For the purposes of promoting an understanding of the principles and advantages of the disclosure, reference will now be made to the embodiments illustrated in the drawings and specific language will be used to describe the same.
In an embodiment of the present disclosure, a single-target tracking method based on scene prompt is provided, which dynamically tracks a target in a video image, and is shown in fig. 1 to 3, and includes:
the method comprises the following steps of S1, determining a target template image containing a target and a search area image and partitioning;
s2, obtaining corresponding target template image features and search area image features through linear mapping of the segmented target template image and the search area image;
s3, inputting the image features of the target template and the image features of the search area into a visual transducer of a scene prompt, and carrying out feature interaction and enhancement under the action of a dynamically acquired scene prompt;
s4, returning the target frame by utilizing the characteristics of the search area enhanced by the visual transducer of the scene prompt, and estimating the quality of the target frame; and
and S5, the tracker stores the characteristics of the tracking frames with good target frame quality in the memory, and when a given prompt updating interval is reached, the scene prompt generator generates a new scene prompt by utilizing the characteristics stored in the memory.
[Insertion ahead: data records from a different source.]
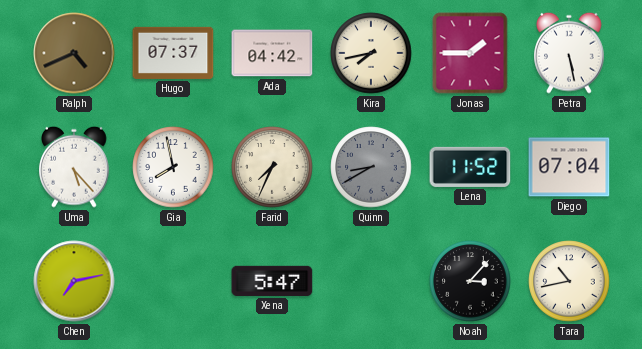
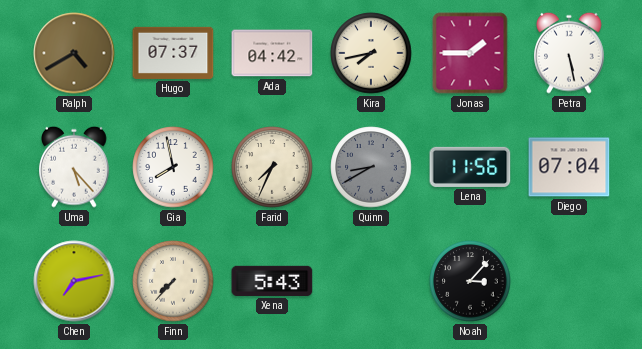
Ralph: 4:41 -> 4:40
Lena: 11:52 -> 11:56
Finn: none -> 7:37
Xena: 5:47 -> 5:43
Tara: 10:43 -> none
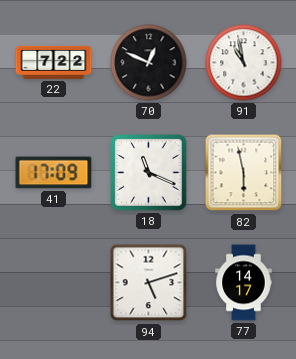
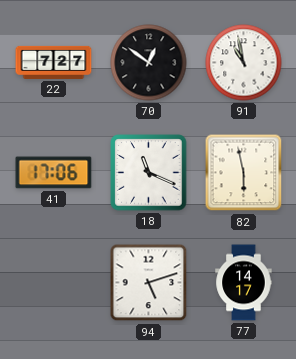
22: 7:22 -> 7:27
70: 12:49 -> 12:51
41: 17:09 -> 17:06
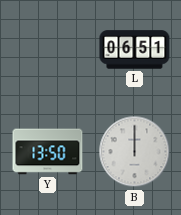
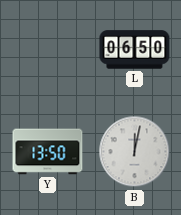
L: 06:51 -> 06:50
B: 12:00 -> 12:02
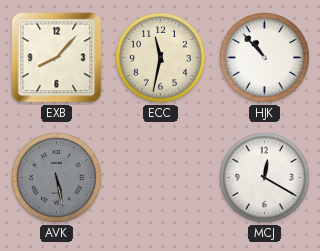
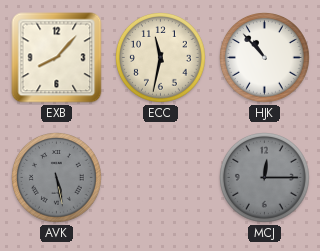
MCJ: 12:20 -> 12:15
MCJ dial: white -> grey
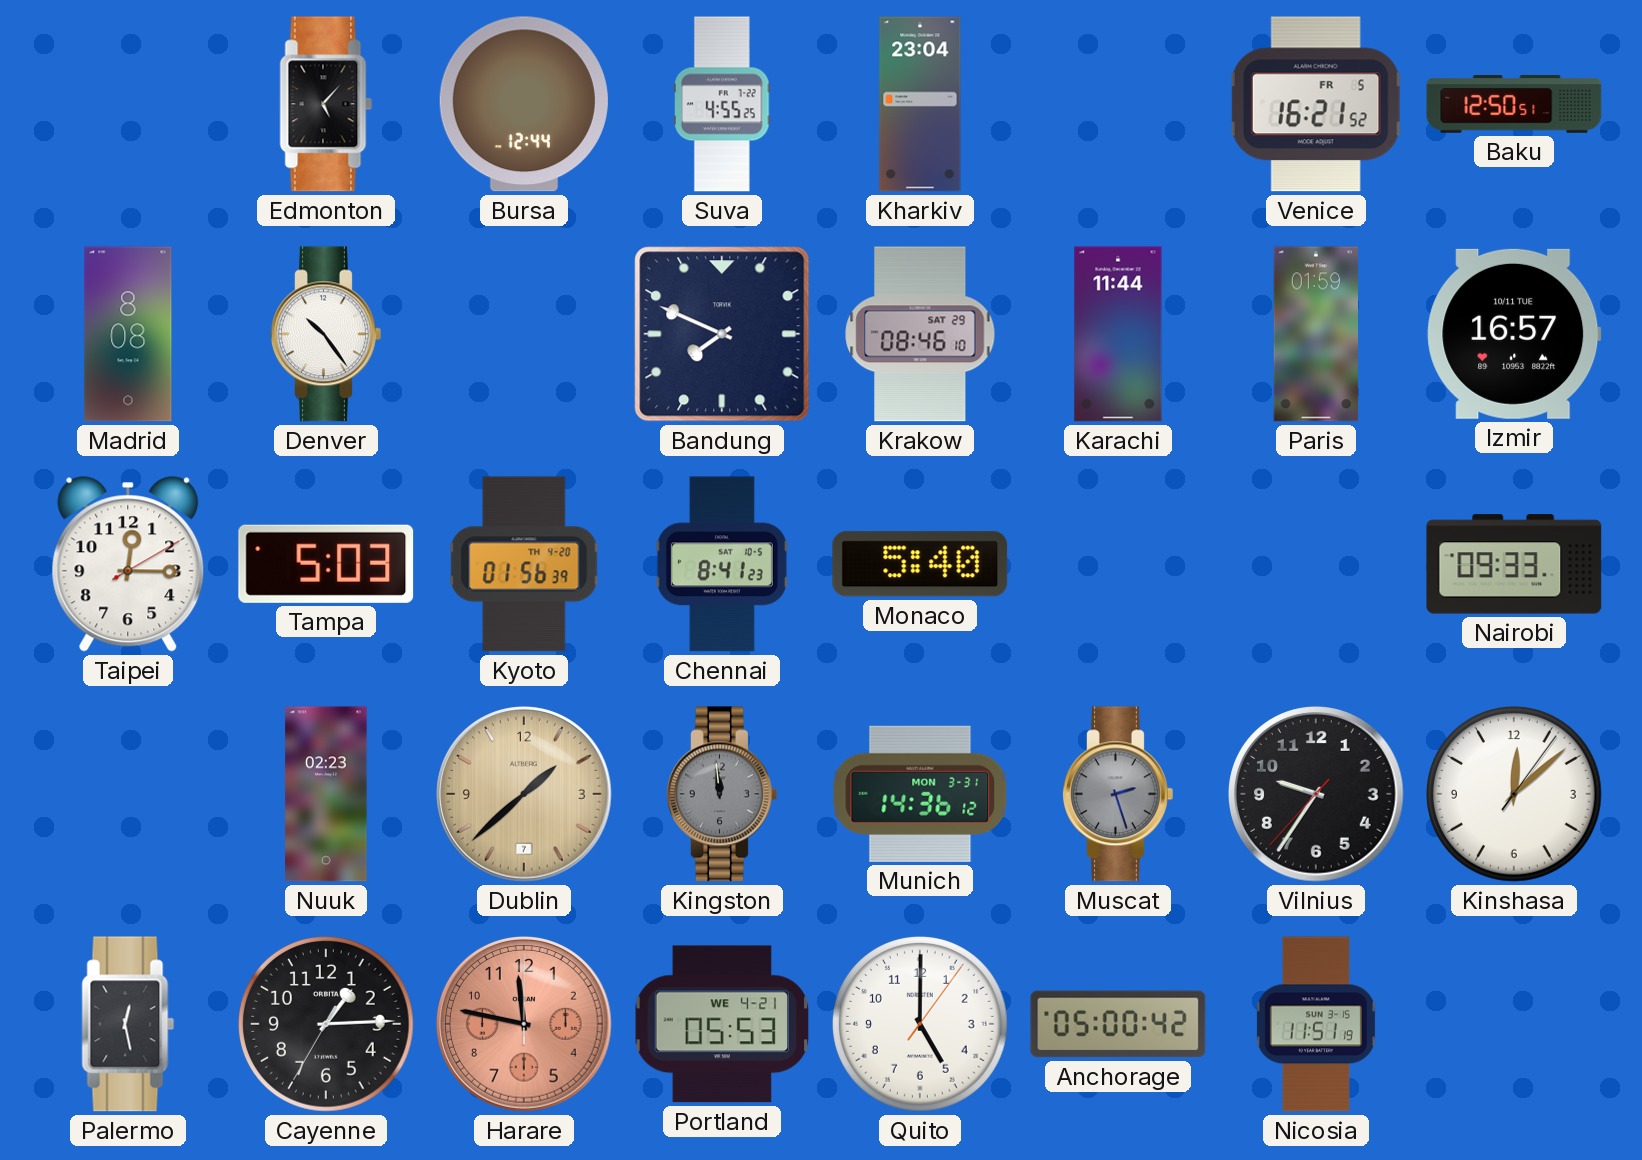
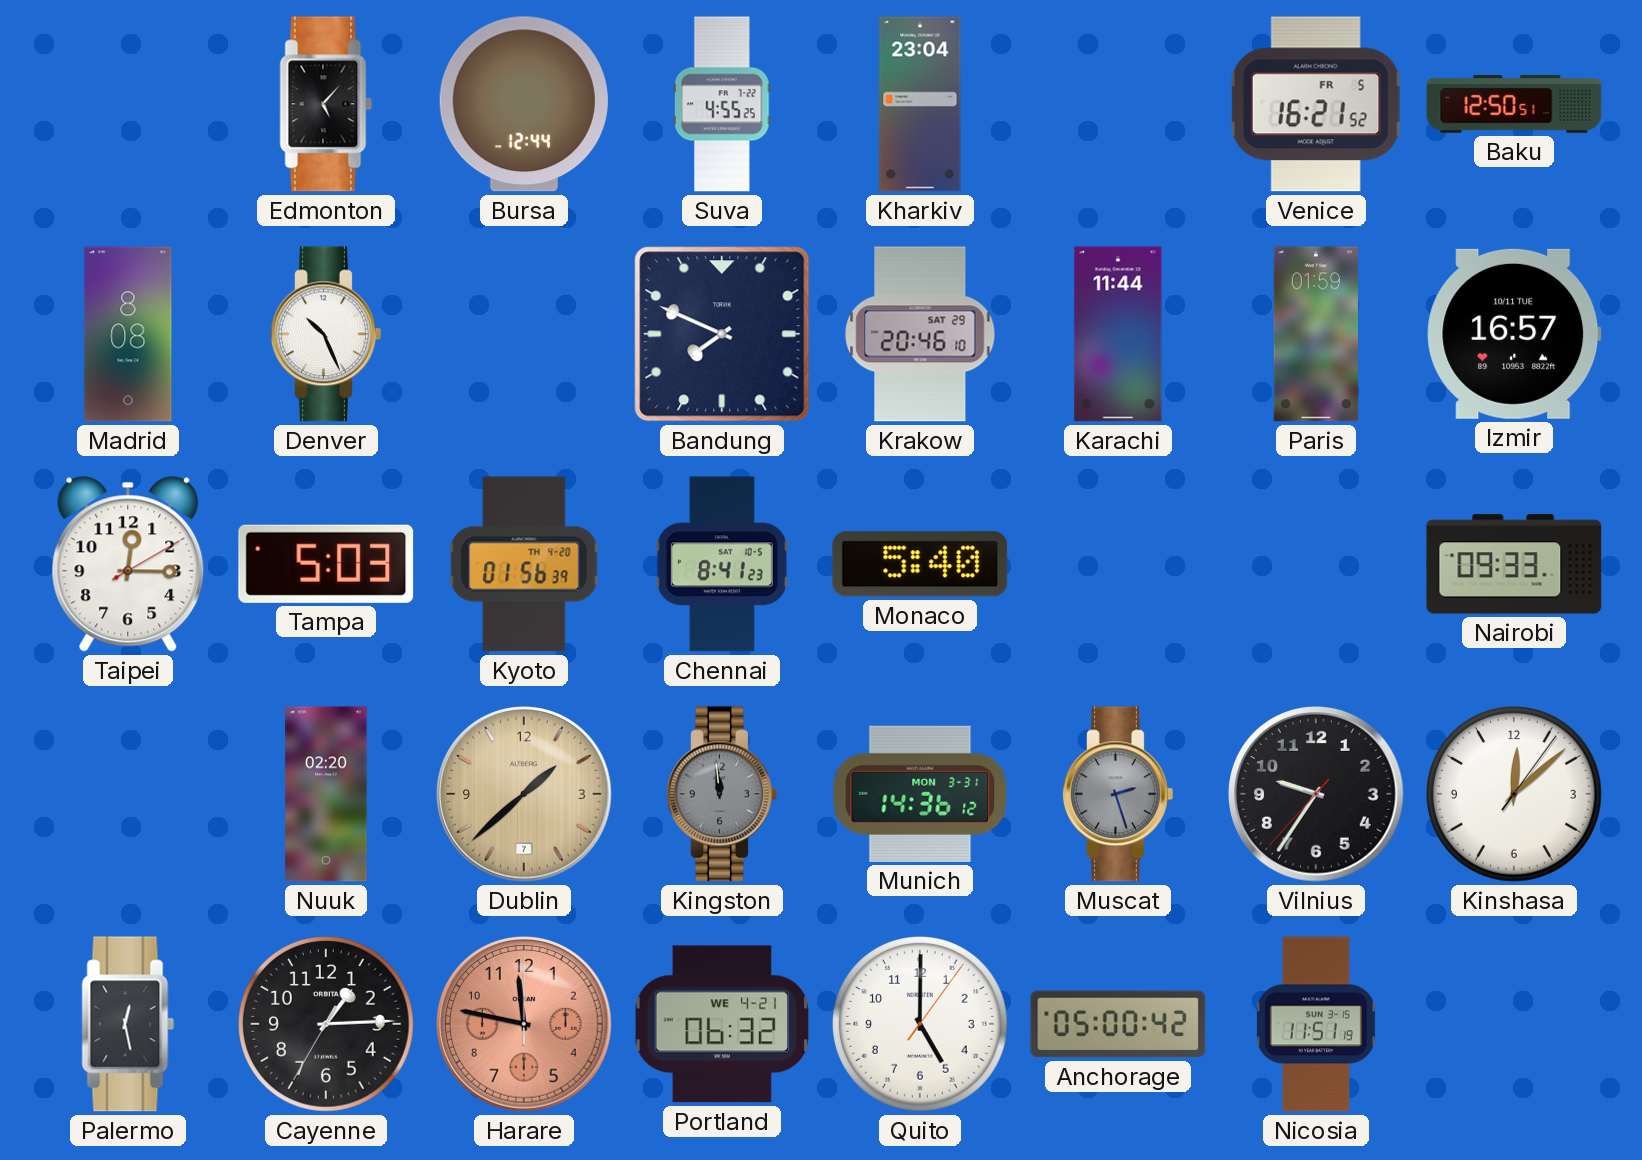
Denver: 10:24 -> 10:26
Krakow: 08:46 -> 20:46
Nuuk: 02:23 -> 02:20
Portland: 05:53 -> 06:32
According to embodiments of the present disclosure, scene cues are dynamically acquired from a video spatiotemporal context during tracking by a scene cue generator. The scene prompt includes a target prompt and a background prompt.
According to the embodiment of the disclosure, the target frame is regressed by the target estimation head by utilizing the search area characteristics enhanced by the visual transducer of the scene prompt, and the quality of the target frame is estimated by utilizing the cross ratio regressive head.
According to embodiments of the present disclosure, the visual transducer of scene cues includes a 12-layer scene cue encoder (also referred to as an encoding layer). Each layer of scene prompt encoder comprises: scene prompt modulator, attention mechanism, multi-layer perceptron.
According to the embodiment of the disclosure, the scene prompt modulator utilizes dynamically acquired scene prompt symbols to guide an attention mechanism of interaction among pixels in an encoder, and utilizes scene knowledge to suppress complex backgrounds.
According to the embodiment of the disclosure, the scene prompt generator divides the target region features into target features and background features according to the target frame, and introduces a plurality of target prototypes and background prototypes to interact with the target features and the background features through a mutual attention mechanism respectively.
According to the embodiment of the disclosure, the prompt learning is guided through diversity loss, and diversity is ensured by increasing cosine distance between prompts.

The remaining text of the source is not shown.